Mis en ligne le 2 Mars 2016

L’Union des Villes et Communes de Wallonie a souhaité faire part à Jacqueline Galant, Ministre de la Mobilité, chargée de Belgocontrol et de la SNCB, dans la droite ligne de la consultation des acteurs que la Ministre a mise en place en 2015, des souhaits et points d'attention des communes en vue d’appuyer la Ministre dans la réalisation et la mise en œuvre, avec les opérateurs ferroviaires, des plans de transport et d'investissement ferroviaires.

L'Union des Villes et Communes de Wallonie souhaite en effet pouvoir faire valoir, dans une dynamique constructive et dans la perspective d'une politique de mobilité et de transport intégrée, les éléments de la politique de transport ferroviaire et d'investissements ferroviaires qui semblent essentiels aux pouvoirs locaux.
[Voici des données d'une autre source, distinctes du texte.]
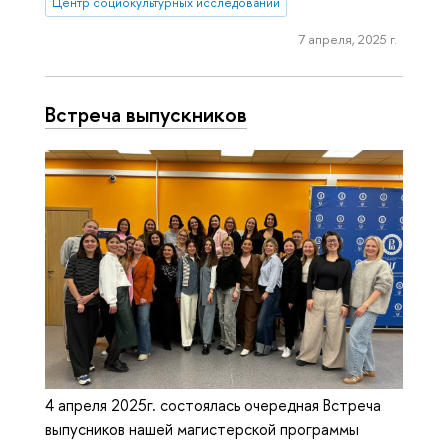
Центр социокультурных исследований
7 апреля, 2025 г.
Встреча выпускников
4 апреля 2025г. состоялась очередная Встреча
выпусников нашей магистерской программы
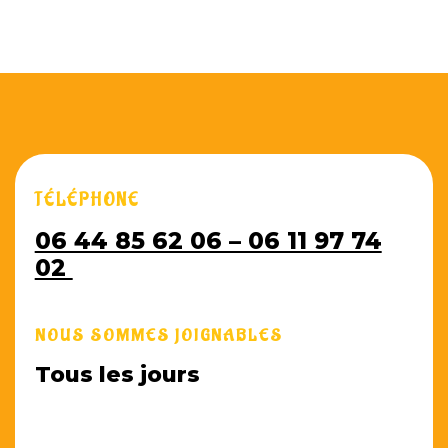
TÉLÉPHONE
06 44 85 62 06 – 06 11 97 74
02
NOUS SOMMES JOIGNABLES
Tous les jours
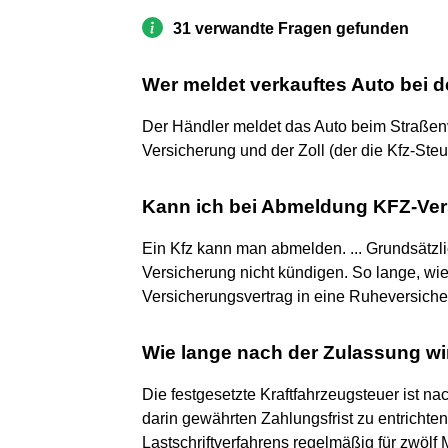
31 verwandte Fragen gefunden
Wer meldet verkauftes Auto bei 
Der Händler meldet das Auto beim Straßen
Versicherung und der Zoll (der die Kfz-Steue
Kann ich bei Abmeldung KFZ-Ve
Ein Kfz kann man abmelden. ... Grundsätzl
Versicherung nicht kündigen. So lange, wi
Versicherungsvertrag in eine Ruheversiche
Wie lange nach der Zulassung wi
Die festgesetzte Kraftfahrzeugsteuer ist n
darin gewährten Zahlungsfrist zu entrich
Lastschriftverfahrens regelmäßig für zwölf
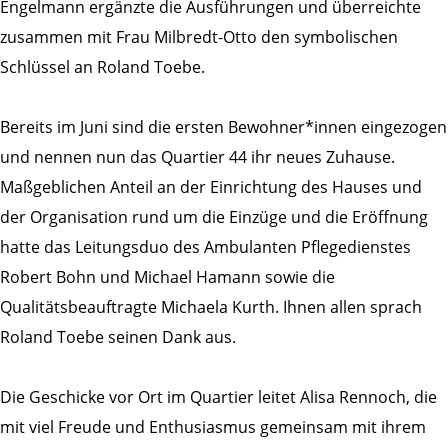
Engelmann ergänzte die Ausführungen und überreichte
zusammen mit Frau Milbredt-Otto den symbolischen
Schlüssel an Roland Toebe.
Bereits im Juni sind die ersten Bewohner*innen eingezogen
und nennen nun das Quartier 44 ihr neues Zuhause.
Maßgeblichen Anteil an der Einrichtung des Hauses und
der Organisation rund um die Einzüge und die Eröffnung
hatte das Leitungsduo des Ambulanten Pflegedienstes
Robert Bohn und Michael Hamann sowie die
Qualitätsbeauftragte Michaela Kurth. Ihnen allen sprach
Roland Toebe seinen Dank aus.
Die Geschicke vor Ort im Quartier leitet Alisa Rennoch, die
mit viel Freude und Enthusiasmus gemeinsam mit ihrem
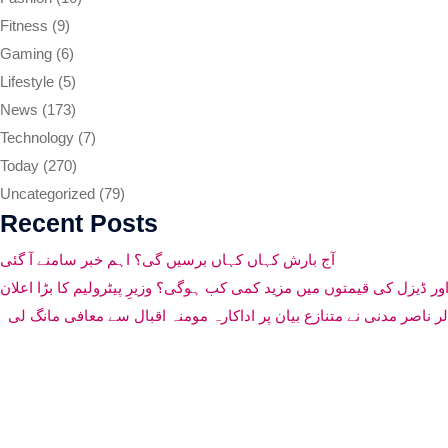
Fitness
(9)
Gaming
(6)
Lifestyle
(5)
News
(173)
Technology
(7)
Today
(270)
Uncategorized
(79)
Recent Posts
آج بارش کہاں کہاں برسیں گی؟ اہم خبر سامنے آ گئی
اور ڈیزل کی قیمتوں میں مزید کمی کب ہوگی؟ وزیرِ پیٹرولیم کا بڑا اعلان
ناصر مدنی نے متنازع بیان پر اداکارہ مومنہ اقبال سے معافی مانگ لی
A cet égard, l’UVCW insiste pour qu'une vision transversale, multimodale et univoque, soit mise en place pour fédérer l’action de l’ensemble des acteurs de la mobilité, en ce compris les pouvoirs locaux.

En termes d'investissements ferroviaires tout d'abord, le Conseil d’administration de insiste sur la nécessité de voir la rénovation des gares, des points d’arrêts et de leurs abords, figurer en bonne place dans les investissements ferroviaires à venir. En effet, point d’entrée des usagers, les gares et points d’arrêts sont aujourd’hui, souvent, en mauvais état et aucun plan global de rénovation ou de réhabilitation n’existe. L'entretien des gares et de leurs abords doit également faire l'objet d'une planification et de la réservation des moyens budgétaires utiles.
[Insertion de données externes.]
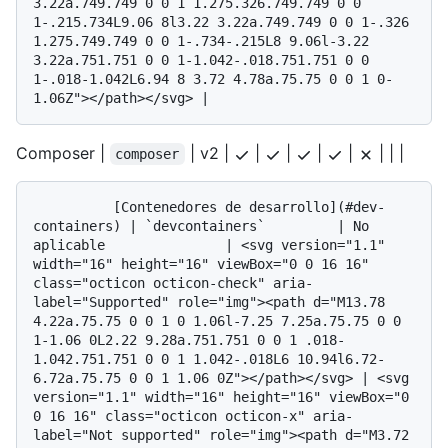
3.22a.749.749 0 0 1 1.275.326.749.749 0 0 
1-.215.734L9.06 8l3.22 3.22a.749.749 0 0 1-.326 
1.275.749.749 0 0 1-.734-.215L8 9.06l-3.22 
3.22a.751.751 0 0 1-1.042-.018.751.751 0 0 
1-.018-1.042L6.94 8 3.72 4.78a.75.75 0 0 1 0-
Composer |
| v2 |
|
|
|
|
| | |
composer
          [Contenedores de desarrollo](#dev-
containers) | `devcontainers`         | No 
aplicable               | <svg version="1.1" 
width="16" height="16" viewBox="0 0 16 16" 
class="octicon octicon-check" aria-
label="Supported" role="img"><path d="M13.78 
4.22a.75.75 0 0 1 0 1.06l-7.25 7.25a.75.75 0 0 
1-1.06 0L2.22 9.28a.751.751 0 0 1 .018-
1.042.751.751 0 0 1 1.042-.018L6 10.94l6.72-
6.72a.75.75 0 0 1 1.06 0Z"></path></svg> | <svg 
version="1.1" width="16" height="16" viewBox="0 
0 16 16" class="octicon octicon-x" aria-
label="Not supported" role="img"><path d="M3.72 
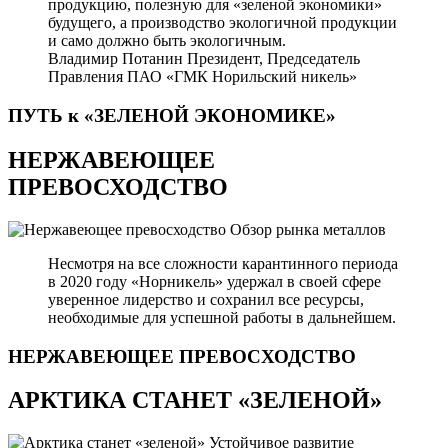
продукцию, полезную для «зеленой экономики»
будущего, а производство экологичной продукции
и само должно быть экологичным.
Владимир Потанин
Президент, Председатель
Правления ПАО «ГМК Норильский никель»
ПУТЬ к «ЗЕЛЕНОЙ
ЭКОНОМИКЕ»
НЕРЖАВЕЮЩЕЕ
ПРЕВОСХОДСТВО
Обзор рынка металлов
Несмотря на все сложности карантинного периода
в 2020 году «Норникель» удержал в своей сфере
уверенное лидерство и сохранил все ресурсы,
необходимые для успешной работы в дальнейшем.
НЕРЖАВЕЮЩЕЕ
ПРЕВОСХОДСТВО
АРКТИКА СТАНЕТ «ЗЕЛЕНОЙ»
Устойчивое развитие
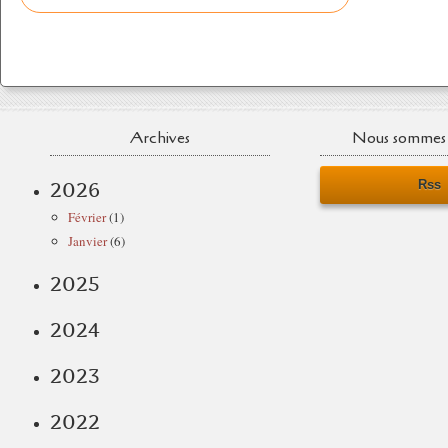
Archives
Nous sommes 
Rss
2026
Février
(1)
Janvier
(6)
2025
2024
2023
2022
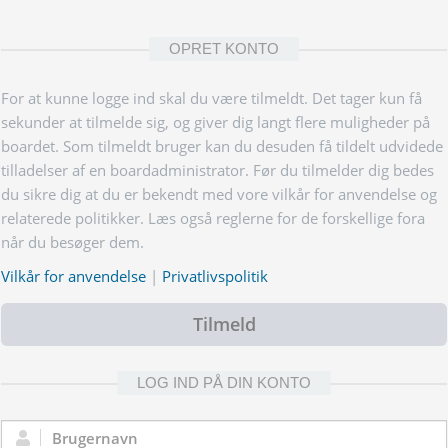
OPRET KONTO
For at kunne logge ind skal du være tilmeldt. Det tager kun få
sekunder at tilmelde sig, og giver dig langt flere muligheder på
boardet. Som tilmeldt bruger kan du desuden få tildelt udvidede
tilladelser af en boardadministrator. Før du tilmelder dig bedes
du sikre dig at du er bekendt med vore vilkår for anvendelse og
relaterede politikker. Læs også reglerne for de forskellige fora
når du besøger dem.
Vilkår for anvendelse
|
Privatlivspolitik
Tilmeld
LOG IND PÅ DIN KONTO
Brugernavn:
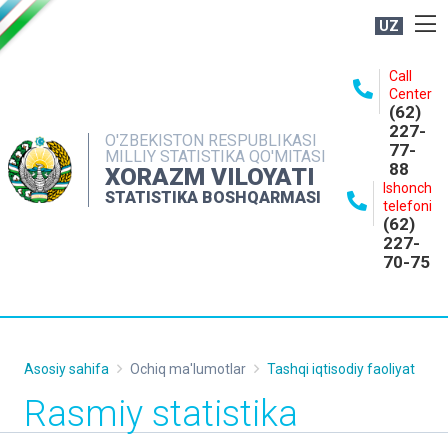
UZ
BOSHQARMA HAQIDA
Call
Center
OCHIQ MA'LUMOTLAR
(62)
227-
NASHRLAR
O'ZBEKISTON RESPUBLIKASI
77-
MILLIY STATISTIKA QO'MITASI
88
INTERAKTIV XIZMATLAR
XORAZM VILOYATI
Ishonch
STATISTIKA BOSHQARMASI
MATBUOT XIZMATI
telefoni
(62)
MUROJAATLAR
227-
70-75
KONTAKTLAR
Asosiy sahifa
Ochiq ma'lumotlar
Tashqi iqtisodiy faoliyat
Rasmiy statistika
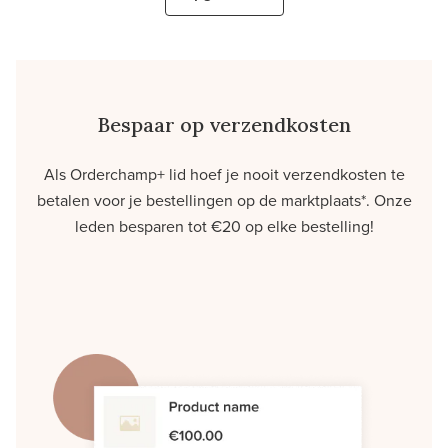
Bespaar op verzendkosten
Als Orderchamp+ lid hoef je nooit verzendkosten te
betalen voor je bestellingen op de marktplaats*. Onze
leden besparen tot €20 op elke bestelling!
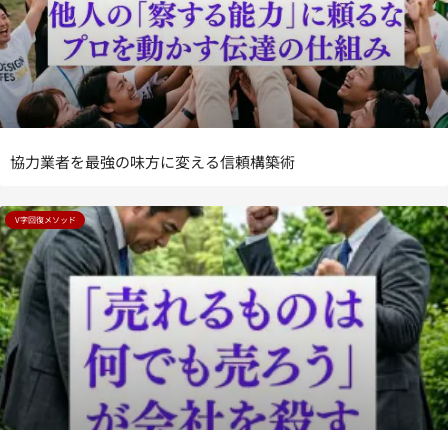
協力業者を最強の味方に変える信頼構築術
V字回復メソッド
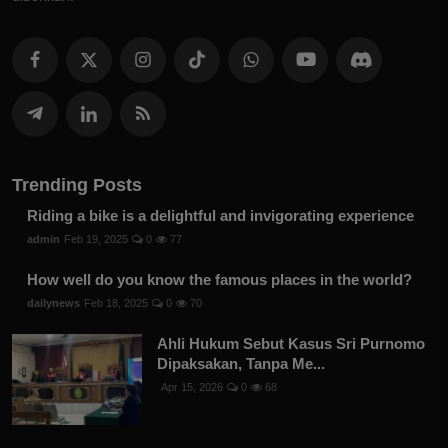
Trending Posts
Riding a bike is a delightful and invigorating experience
admin
Feb 19, 2025
0
77
How well do you know the famous places in the world?
dailynews
Feb 18, 2025
0
70
Ahli Hukum Sebut Kasus Sri Purnomo
Dipaksakan, Tanpa Me...
Apr 15, 2026
0
68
De même, l’Union insiste sur la nécessité de développer les capacités offertes en matière de stationnement aux abords des gares. Ces développements de capacité doivent s'accompagner d'une concertation avec les pouvoirs locaux, notamment dans leur volet accès et tarification, et ce afin d'assurer la cohérence des politiques tarifaires en matière de stationnement, des effets pervers dommageables aux politiques locales de stationnement pouvant survenir aux abords des gares en cas d'incohérence entre les tarifs des parkings proposés par l'opérateur ferroviaire, et les tarifs des emplacements de stationnement en voiries aux abords des gares.
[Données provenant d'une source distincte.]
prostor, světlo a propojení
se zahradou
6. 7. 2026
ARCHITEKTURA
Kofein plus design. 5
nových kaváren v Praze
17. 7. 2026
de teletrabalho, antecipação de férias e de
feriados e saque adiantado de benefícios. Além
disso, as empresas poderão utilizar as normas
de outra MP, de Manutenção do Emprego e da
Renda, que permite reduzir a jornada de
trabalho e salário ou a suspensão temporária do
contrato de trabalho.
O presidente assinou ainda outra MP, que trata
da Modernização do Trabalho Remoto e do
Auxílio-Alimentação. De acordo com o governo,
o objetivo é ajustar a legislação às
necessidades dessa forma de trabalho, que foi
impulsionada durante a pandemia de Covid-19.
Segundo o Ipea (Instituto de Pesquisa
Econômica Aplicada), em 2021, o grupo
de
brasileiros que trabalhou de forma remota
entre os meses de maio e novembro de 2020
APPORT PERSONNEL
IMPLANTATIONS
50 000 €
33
A ce titre, l’Union plaide pour la mise en place de structures locales de concertation avec les sociétés ferroviaires, afin de permettre un dialogue nécessaire entre autorités dans le cadre de projets de développement et dans le renforcement des conditions d’accueil des usagers. Ces commissions locales, structurées à tout le moins à l’échelle des bassins de vie, devraient également permettre une coordination renforcée des opérateurs avec les autorités locales, notamment dans le cadre des politiques de gestion du stationnement.

D’autre part, l’Union des Villes et Communes de Wallonie insiste pour que les investissements utiles et prioritaires de maintien de capacité et de sécurité soient assurés sur l'ensemble du réseau wallon. A cet égard, les investissements ferroviaires doivent être proportionnés à l'état et aux besoins d'entretien des infrastructures. A ce titre, une réelle réflexion sur la clé de répartition des investissements ferroviaires semble devoir être plaidée, afin d’amplifier les capacités d’investissement en Région wallonne et les faire correspondre aux caractéristiques du réseau belge (l’UVCW a rappelé à ce titre que plus de 45 % des lignes et des gares se situent en Wallonie, qui concentre par ailleurs près de 70 % des ouvrages d’art), étant entendu qu’il parait inconcevable qu’une telle réforme aboutisse à une réduction des moyens dévolus aux investissements wallons.

En outre, il semblerait utile de permettre à une future clé de répartition rééquilibrée de s’exprimer de manière pluriannuelle afin de ne pas ralentir la mise en œuvre du plan d'investissement à venir. L’UVCW a également attiré l’attention de la Ministre sur l'importance des travaux d'augmentation de capacité autour de Bruxelles et la mise en place du RER, l'offre ferroviaire pour se rendre à Bruxelles conditionnant fortement la mobilité dans nombre de communes wallonnes.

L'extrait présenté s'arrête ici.